■ EXERCISE DESCRIPTION ■
Set down, word for word, only the lines from the start of the records through the line bearing "city on the"; include no pictures.

■ EXERCISE INPUTS ■
*****
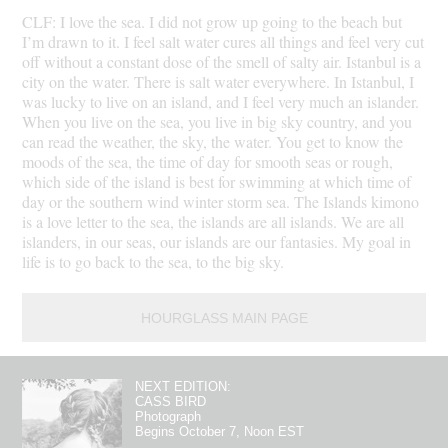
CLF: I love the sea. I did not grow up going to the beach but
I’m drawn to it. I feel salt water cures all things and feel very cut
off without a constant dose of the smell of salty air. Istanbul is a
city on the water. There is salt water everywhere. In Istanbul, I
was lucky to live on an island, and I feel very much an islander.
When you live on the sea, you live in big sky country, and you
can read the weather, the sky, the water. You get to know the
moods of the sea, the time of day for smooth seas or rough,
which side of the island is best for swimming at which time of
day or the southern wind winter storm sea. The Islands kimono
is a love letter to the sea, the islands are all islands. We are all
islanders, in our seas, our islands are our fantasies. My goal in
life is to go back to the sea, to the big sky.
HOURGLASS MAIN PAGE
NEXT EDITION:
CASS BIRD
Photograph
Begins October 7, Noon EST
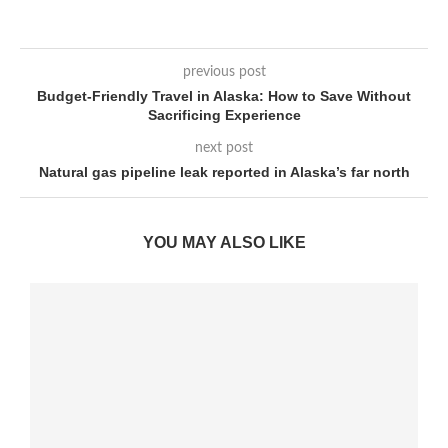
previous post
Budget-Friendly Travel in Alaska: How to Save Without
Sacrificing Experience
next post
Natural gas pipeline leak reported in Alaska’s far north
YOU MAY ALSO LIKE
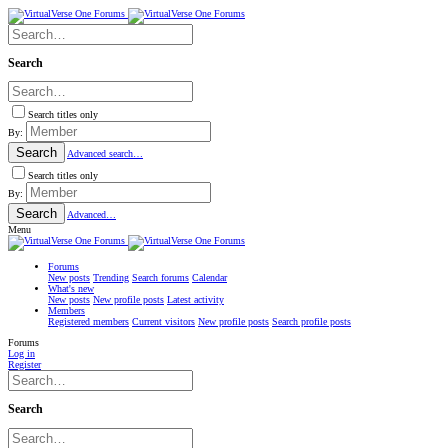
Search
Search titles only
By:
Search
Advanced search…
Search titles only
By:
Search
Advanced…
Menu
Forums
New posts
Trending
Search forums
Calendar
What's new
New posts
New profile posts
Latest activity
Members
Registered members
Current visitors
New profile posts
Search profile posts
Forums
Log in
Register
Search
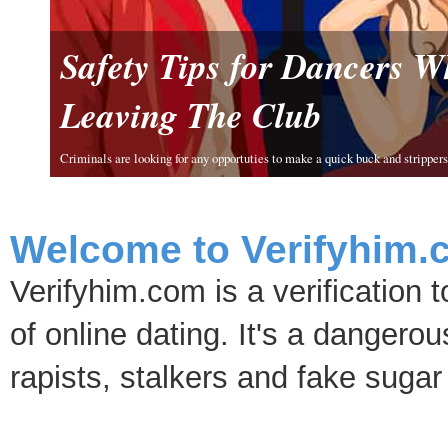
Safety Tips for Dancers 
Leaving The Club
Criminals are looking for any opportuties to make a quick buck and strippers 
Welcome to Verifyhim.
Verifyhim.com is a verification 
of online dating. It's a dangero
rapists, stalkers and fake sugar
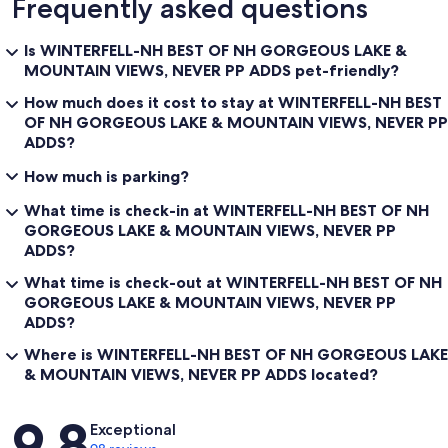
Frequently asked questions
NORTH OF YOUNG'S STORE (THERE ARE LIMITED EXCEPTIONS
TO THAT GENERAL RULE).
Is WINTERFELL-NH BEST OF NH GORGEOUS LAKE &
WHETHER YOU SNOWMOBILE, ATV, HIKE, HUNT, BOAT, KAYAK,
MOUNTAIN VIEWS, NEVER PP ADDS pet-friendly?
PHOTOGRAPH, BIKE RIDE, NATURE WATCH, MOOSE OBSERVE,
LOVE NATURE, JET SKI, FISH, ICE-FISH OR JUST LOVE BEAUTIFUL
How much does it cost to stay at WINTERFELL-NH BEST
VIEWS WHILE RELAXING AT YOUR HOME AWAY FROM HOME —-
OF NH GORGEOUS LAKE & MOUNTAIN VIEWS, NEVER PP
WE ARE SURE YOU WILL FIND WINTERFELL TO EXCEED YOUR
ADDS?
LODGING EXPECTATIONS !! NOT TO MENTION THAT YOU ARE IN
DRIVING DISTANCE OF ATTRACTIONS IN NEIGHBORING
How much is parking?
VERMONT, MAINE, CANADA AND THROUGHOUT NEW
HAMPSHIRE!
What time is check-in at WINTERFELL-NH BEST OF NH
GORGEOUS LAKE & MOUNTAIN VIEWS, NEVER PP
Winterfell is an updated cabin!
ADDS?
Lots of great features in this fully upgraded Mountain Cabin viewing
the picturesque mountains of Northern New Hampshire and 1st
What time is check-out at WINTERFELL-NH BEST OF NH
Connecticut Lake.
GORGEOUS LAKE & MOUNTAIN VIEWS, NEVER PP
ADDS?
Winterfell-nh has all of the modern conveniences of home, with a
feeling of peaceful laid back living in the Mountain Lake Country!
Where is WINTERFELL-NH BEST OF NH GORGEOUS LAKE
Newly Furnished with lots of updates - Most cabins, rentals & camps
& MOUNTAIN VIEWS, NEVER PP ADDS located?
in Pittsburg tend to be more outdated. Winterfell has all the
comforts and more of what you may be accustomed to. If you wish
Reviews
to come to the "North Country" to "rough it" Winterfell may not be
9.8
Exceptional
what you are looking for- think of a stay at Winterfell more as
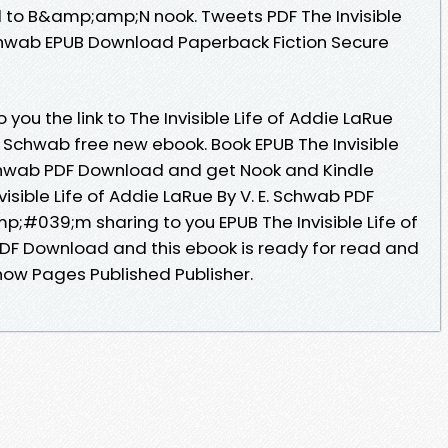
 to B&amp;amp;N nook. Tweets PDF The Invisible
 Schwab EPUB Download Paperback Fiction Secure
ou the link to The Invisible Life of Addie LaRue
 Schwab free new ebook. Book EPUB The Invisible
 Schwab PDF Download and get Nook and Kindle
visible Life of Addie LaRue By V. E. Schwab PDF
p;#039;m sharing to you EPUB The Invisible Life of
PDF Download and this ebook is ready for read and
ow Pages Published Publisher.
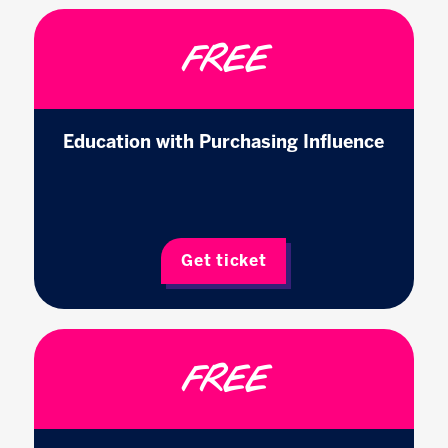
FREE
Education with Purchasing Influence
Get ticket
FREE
*****
■ ANSWER SPACE ■
CLF: I love the sea. I did not grow up going to the beach but
I’m drawn to it. I feel salt water cures all things and feel very cut
off without a constant dose of the smell of salty air. Istanbul is a
city on the water. There is salt water everywhere. In Istanbul, I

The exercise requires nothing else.